Dès l’introduction de son ouvrage L’idée républicaine en France, publié en 1995, Claude Nicolet se demandait déjà si « en français, le mot République a un sens ». Alors que depuis les années 1970 l’histoire des idées politiques a produit dans l’espace anglophone des travaux fondateurs pour analyser la généalogie transnationale de la pensée républicaine (Pocock, 2003, Skinner, 1998), voire pour proposer un néo-républicanisme (Pettit, 1997), jusqu’à se voir introduire en France (Audier, 2015, Spitz, 1995), la mobilisation de ce terme dans l’espace public français fait l’objet d’usages polémiques dans des contextes si variés que le signifiant semble avoir perdu sa propre substance (Moatti et Riot-Sarcey, 2009).
En fonction des conceptions implicites de la citoyenneté qu’il charrie, ce syntagme peut avoir dans le discours politique une double fonction : d’un point de vue idéologique, il permet d’abord d’effacer la position sociale du locuteur tout en faisant appel à la force de l’inconscient collectif, voire à un universalisme qui ferait dans certains cas « fonction de leurre » (Spitz, 2022). De plus, il fait figure de véritable outil de démarcation (Streiff-Fénart, 2009), soit au cœur de la sphère politique face aux groupes ou aux partis qui représenteraient un danger pour l’égalité républicaine, soit vis-à-vis de communautés religieuses ou culturelles perçues comme irrévérencieuses face aux lois de la République, par exemple à travers l’identification entre « séparatisme » et « communautarisme ».

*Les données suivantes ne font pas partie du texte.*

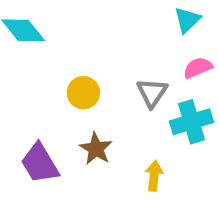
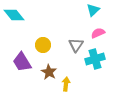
purple trapezoid: (40, 163) -> (22, 62), moved
yellow arrow: (154, 176) -> (66, 84), moved

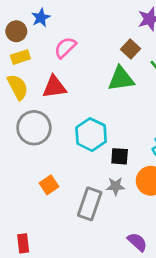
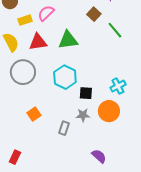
yellow rectangle: (20, 57) -> (25, 20), moved
green triangle: (121, 79) -> (68, 40), moved
gray rectangle: (90, 204) -> (64, 128), size x0.6
red rectangle: (23, 243) -> (15, 157), turned 32

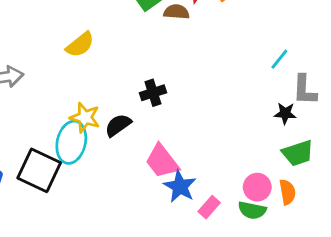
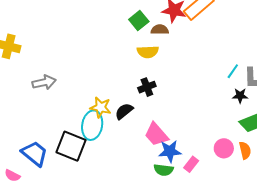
yellow semicircle: (80, 45) -> (148, 52), moved, turned 40
cyan line: (279, 59) -> (233, 71), moved
blue star: (180, 186) -> (170, 151), turned -30
green semicircle: (252, 210) -> (163, 170), moved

Néanmoins, du fait des longues luttes politiques propres à l’institution du régime républicain en France (Berstein et Ruduelle, 1992), tant du point de vue de son contenu social (Hayat, 2014) que dans le rapport à l’Église (Baubérot, 2015, Portier, 2018), l’éclectisme propre à la notion de « ‘République’ ne saurait se voir réduit à une pure instrumentalisation. Derrière la polysémie du terme se cacherait donc un véritable mythe politique, qui détiendrait sa propre « logique » (Girardet, 1986). Le mythe désigne en effet l’association dynamique d’un signifiant formel à un signifié conceptuel (Barthes, 1957) : le mythe républicain ne peut donc être compris qu’en rapport aux multiples déplacements des significations qu’il a pu revêtir au cours du temps.

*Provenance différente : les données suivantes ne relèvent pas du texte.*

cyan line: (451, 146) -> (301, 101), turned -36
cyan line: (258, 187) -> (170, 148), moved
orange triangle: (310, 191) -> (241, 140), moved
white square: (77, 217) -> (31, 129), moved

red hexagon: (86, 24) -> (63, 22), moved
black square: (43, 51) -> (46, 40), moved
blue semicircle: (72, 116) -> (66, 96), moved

Dès lors, il s’agit dans le cadre de cette section thématique de confronter l’histoire longue du républicanisme en France à ses multiples usages contemporains, à partir de différents axes :
1/ Premièrement, il semble crucial d’interroger les possibles déplacements, voire les détournements, du mythe républicain. Quels effets l’ascension électorale des extrêmes droites induit-elle sur les usages du passé républicain en France ? Dans quelle mesure ce dernier, essentiel pour les socialismes français (Crétois et Roza, 2014), est-il encore une arme rhétorique de mobilisation contre les discours nationalistes, identitaires et xénophobes ? Enfin, la crise écologique fragilise-t-elle aujourd’hui les fondements de l’idéal modernisateur de la République (Cornu et al., 2025) ?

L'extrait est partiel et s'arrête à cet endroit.